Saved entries
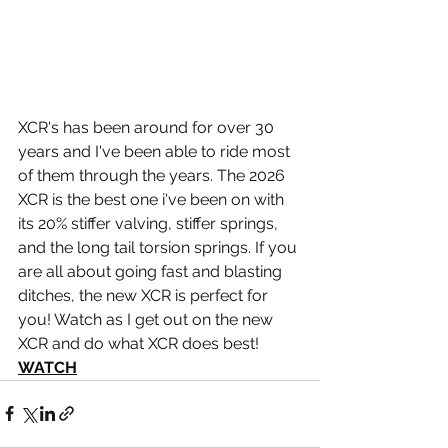
XCR's has been around for over 30 
years and I've been able to ride most 
of them through the years. The 2026 
XCR is the best one i've been on with 
its 20% stiffer valving, stiffer springs, 
and the long tail torsion springs. If you 
are all about going fast and blasting 
ditches, the new XCR is perfect for 
you! Watch as I get out on the new 
XCR and do what XCR does best! 
WATCH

> [Exercise description]
Every entry above should be printed again exactly, except for the pictures.

> [Response area]
XCR's has been around for over 30 
years and I've been able to ride most 
of them through the years. The 2026 
XCR is the best one i've been on with 
its 20% stiffer valving, stiffer springs, 
and the long tail torsion springs. If you 
are all about going fast and blasting 
ditches, the new XCR is perfect for 
you! Watch as I get out on the new 
XCR and do what XCR does best! 
WATCH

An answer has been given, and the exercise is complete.